If that doesn't do well enough, I'll follow up with the microphone that
requires a separate interface. This gives me a little more time to investigate
those details and to talk myself into the $200 or so.

Thanks again, so much. I knew there must be good choices out there, but wading
in with zero knowledge felt kind of overwhelming, especially on top of the
stress of the circumstances.

Years ago, people would tell me I should do voice acting (voice-overs --
whatever the right term is). (I never really heard that, in my own voice.) Who
knows, maybe I'm inadvertently on the cusp of my new career.

------
pasbesoin
I realize this may be a bit OT for HN. My karma here's generally decent, and
on a personal level I could really use the help.

Also, this and some other experiences with noise have me thinking again about
learning to design products and services that help people document
unreasonable noise and get it addressed. Whether a malfunctioning appliance or
piece of equipment, or the neighbour kids with the booming subwoofer. Timing,
localization, and calibrated measurement of intensity.

\--

It's actually been a series of noises that have changed after each of the two
attempts at repair. I have an older analog tape cassette recorder whose built-
in microphone captured the first sound fairly well.

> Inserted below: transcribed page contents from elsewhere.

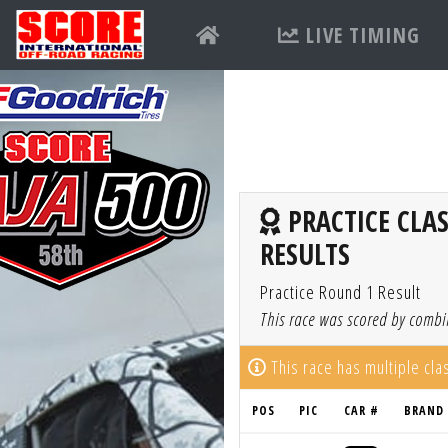
LIVE TIMING
PRACTICE CLAS
RESULTS
Practice Round 1 Result
This race was scored by combin
This race has multiple cl
POS
PIC
CAR #
BRAND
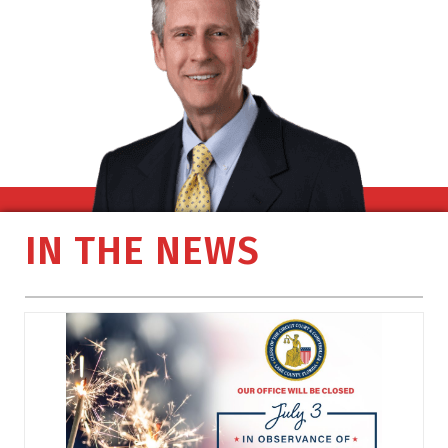
IN THE NEWS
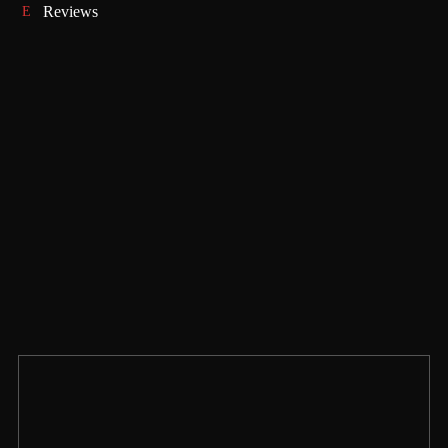
Reviews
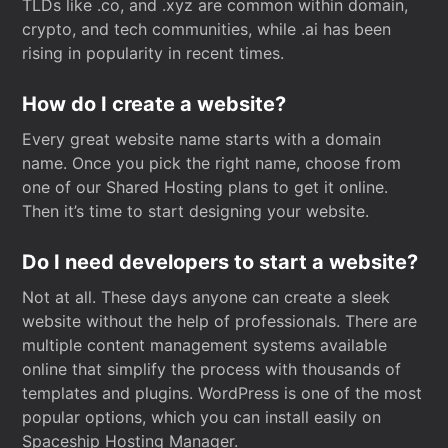
TLDs like .co, and .xyz are common within domain,
crypto, and tech communities, while .ai has been
rising in popularity in recent times.
How do I create a website?
Every great website name starts with a domain
name. Once you pick the right name, choose from
one of our Shared Hosting plans to get it online.
Then it’s time to start designing your website.
Do I need developers to start a website?
Not at all. These days anyone can create a sleek
website without the help of professionals. There are
multiple content management systems available
online that simplify the process with thousands of
templates and plugins. WordPress is one of the most
popular options, which you can install easily on
Spaceship Hosting Manager.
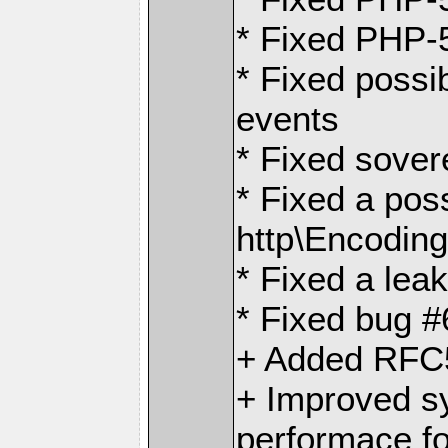
* Fixed PHP-5
* Fixed possi
events
* Fixed sover
* Fixed a pos
http\Encodin
* Fixed a leak
* Fixed bug #
+ Added RFC5
+ Improved s
performace f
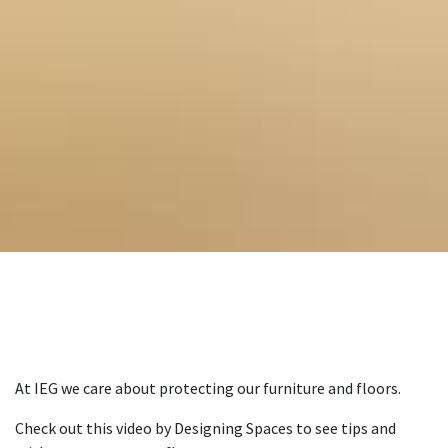
At IEG we care about protecting our furniture and floors.
Check out this video by Designing Spaces to see tips and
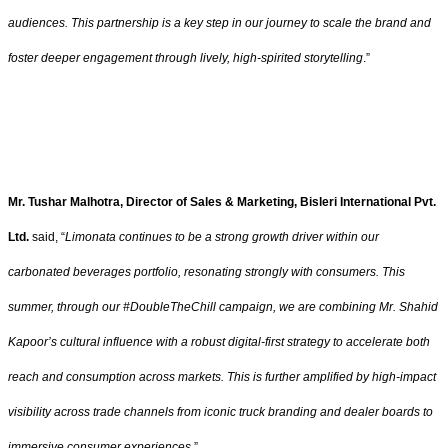
audiences. This partnership is a key step in our journey to scale the brand and
foster deeper engagement through lively, high-spirited storytelling
.”
Mr. Tushar Malhotra, Director of Sales & Marketing, Bisleri International Pvt.
Ltd.
said, “
Limonata continues to be a strong growth driver within our
carbonated beverages portfolio, resonating strongly with consumers. This
summer, through our #DoubleTheChill campaign, we are combining Mr. Shahid
Kapoor’s cultural influence with a robust digital-first strategy to accelerate both
reach and consumption across markets. This is further amplified by high-impact
visibility across trade channels from iconic truck branding and dealer boards to
immersive consumer experiences
.”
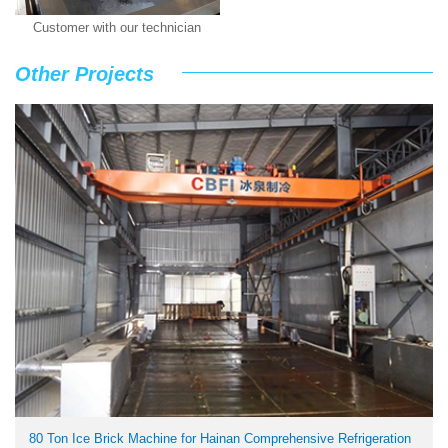
Customer with our technician
Other Projects
80 Ton Ice Brick Machine for Hainan Comprehensive Refrigeration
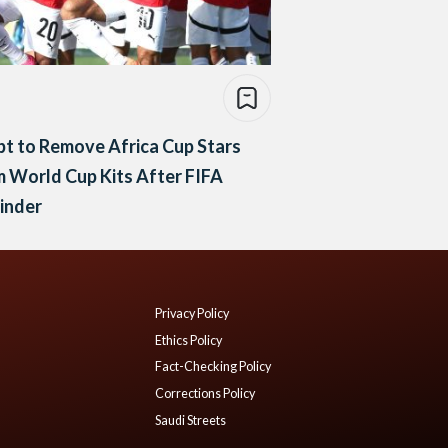
t to Remove Africa Cup Stars
 World Cup Kits After FIFA
inder
Privacy Policy
Ethics Policy
Fact-Checking Policy
Corrections Policy
Saudi Streets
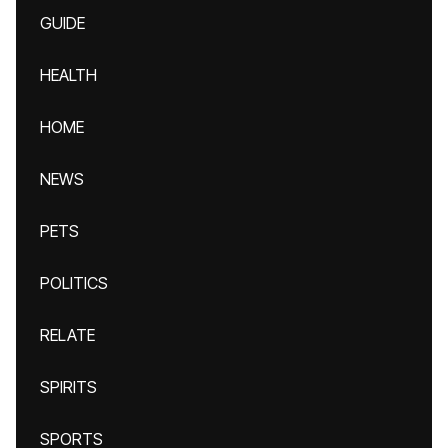
GUIDE
HEALTH
HOME
NEWS
PETS
POLITICS
RELATE
SPIRITS
SPORTS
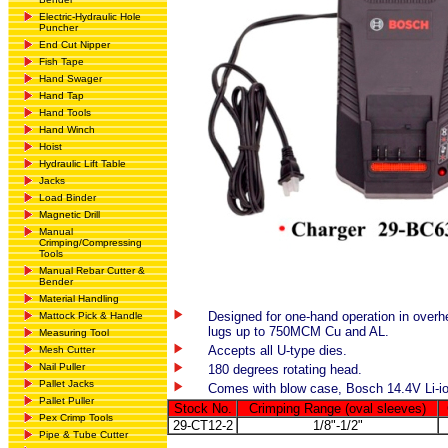
Electric-Hydraulic Hole
Puncher
End Cut Nipper
Fish Tape
Hand Swager
Hand Tap
Hand Tools
Hand Winch
Hoist
Hydraulic Lift Table
Jacks
Load Binder
Magnetic Drill
Manual
Crimping/Compressing
Tools
Manual Rebar Cutter &
Bender
Material Handling
Designed for one-hand operation in over
Mattock Pick & Handle
lugs up to 750MCM Cu and AL.
Measuring Tool
Accepts all U-type dies.
Mesh Cutter
Nail Puller
180 degrees rotating head.
Pallet Jacks
Comes with blow case, Bosch 14.4V Li-io
Pallet Puller
Stock No.
Crimping Range (oval sleeves)
Pex Crimp Tools
29-CT12-2
1/8"-1/2"
Pipe & Tube Cutter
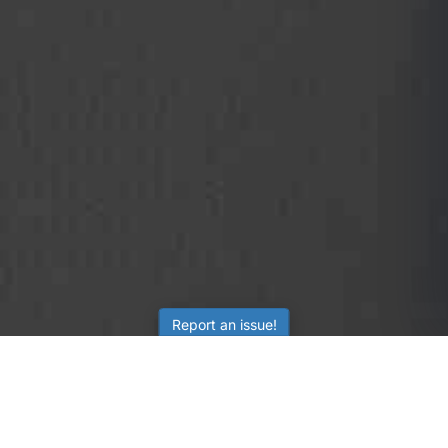
Report an issue!
SubjectCoach
Educational resources for students, parents, and tutors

The built-in microphone of an old iAudio MP3 player with a record function
didn't capture that sound well, but it did capture the lower sound made after
the first repair.

Between the two devices, I assumed one would capture the "in between" sound
that followed the second repair. However, both built-in microphones seem to be
"dead" in that frequency range.

I borrowed a Sony "stick" digital voice recorder when the first repair
produced the second noise profile, but it did not seem to register this at
all. I don't have the manual for it, but I've played with / guessed at its
settings, and it is now picking up the third noise following the second repair
to some extent, but not too well. It does have a microphone in mini-jack.

P.S. While I've learned that more minor noise with this unit hints at the real
trouble to come, I'm not what is just a minor background noise. I'm speaking
of "wake you in the middle of the night", give you headaches at your home
office work desk types of noise. Unfortunately, since particularly the more
recent noises are intermittent, I can't count on them manifesting for the very
limited time a service technician may be on-site.